Jessie is our family dog. Currently, he is our only pet. I do not foresee a future family pet, but Kulani keeps hinting at a cat, which I'm not so fond of. People generally reside in two camps of thought: those who like family pets and those who don't. Inside those two camps are two other camps: those who like furry pets indoors and those who like furry pets outdoors. Ours is a family of liking the family pet indoors. In the home I grew up in, the family dog had to stay outside ... on a long chain ... even in the dead of winter. But we have many fond stories of our family dogs in the Christenson household, just like Kulani has good stories about his family cats in the Fisher family. (His mom also did not allow inside pets.)
But back to Jessie. He was almost taken to the sausage factory on a few occasions. We got Jessie when he was 6 months old. For the first six months of his life, he stayed at the breeders home, who taught him how to be a good dog. So, not because of our doing, Jessie is basically the best dog in the whole world. However, he has his misbehaving moments. I used to watch children in my home, and sometimes the kids would open the door and Jessie would bolt out of the house and down the road faster than I could catch him. He got caught by the dog catcher on a few occasions.
So we bought him a shock collar and a periphery fence you bury underground. For some reason, holes existed in the periphery fence, because Jessie was able to escape from the electric fence. So then we invested in the radio fence. It's a little box that emits a circular electrical pulse that Jessie cannot crossover without getting a huge jolt. The safe zone is only in our yard. Ever since then, he has been the perfect dog. He can be both inside and outside the house. As I tell Kulani, Jessie and I have more of a working relationship. He knows I'm not huge into petting him and showing him a lot of love, but I'm the one he comes to when he needs to go outside or needs food and water. He goes to Kulani and the kids for love and affection.

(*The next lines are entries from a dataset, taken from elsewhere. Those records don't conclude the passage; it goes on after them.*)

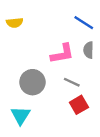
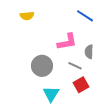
gray semicircle: (88, 50) -> (89, 52), moved
cyan triangle: (21, 116) -> (51, 94), moved

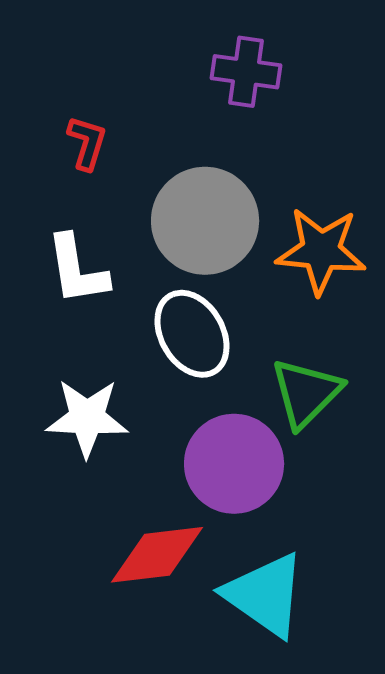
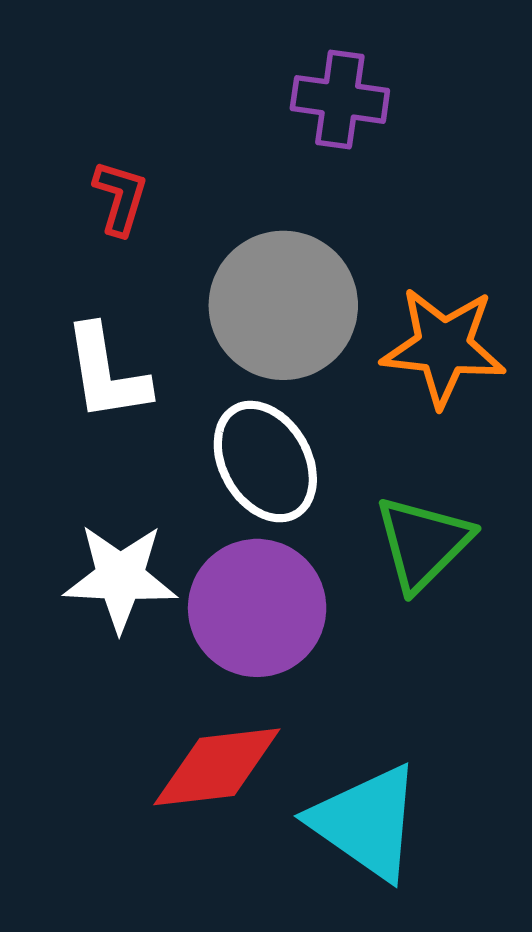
purple circle: (234, 464) -> (257, 608), moved

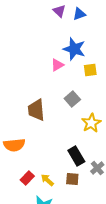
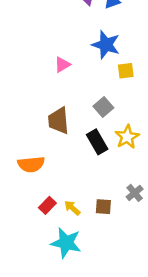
pink triangle: (57, 65) -> (62, 65), moved
black rectangle: (76, 156) -> (97, 142), moved

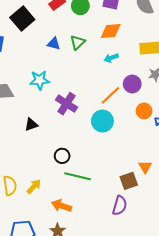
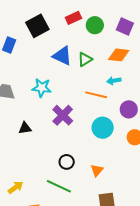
blue triangle: (54, 44) -> (62, 56), size x1.5
orange line: (110, 95) -> (96, 95), moved, turned 45
cyan circle: (102, 121) -> (103, 128), moved
black circle: (62, 156) -> (67, 162), moved
orange triangle: (145, 167) -> (97, 170), moved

There's a family in our neighborhood that Kulani and I try to emulate. We love this family, and all of their kids seem so well behaved and nice. We had them over for dinner once, and they told us, "We have pets because we're raising kids." We took that as our own philosophy. The value of a family pet is well-worth the effort. Children learn to love animals, which in turn helps them to love other living creatures including humans. You have to teach children how to be kind to animals and pet softly. A pet can be a child's best confidant; pets, especially dogs, are eager to have human touch and companionship. And it also teaches responsibility in feeding the pet.
Before we got the shock fence, Jessie ran away and came back with a badly damaged eye. The vet said it was likely from someone hitting him with a bat or something. That eye is now dead and blue looking, poor guy. But he doesn't act too bothered by it. Our vet, Dr. Coleman (AKA THE BEST VET IN THE WORLD!), said these types of incidents are common with dogs and not to worry too much about it. If it flares up, we visit Dr. Coleman, and he gives us a prescription that helps the swelling and charges us a mere pittance for the visit. If you live anywhere in Utah County, I must advise you take your animals to Dr. Coleman. He's cheap and excellent, and he understands that pets are pets; not children. Because when all is said and done, we'd pay as many thousands of dollars as possible to fix one of our children's eyes. But Jessie? He'll just have to make due with the one.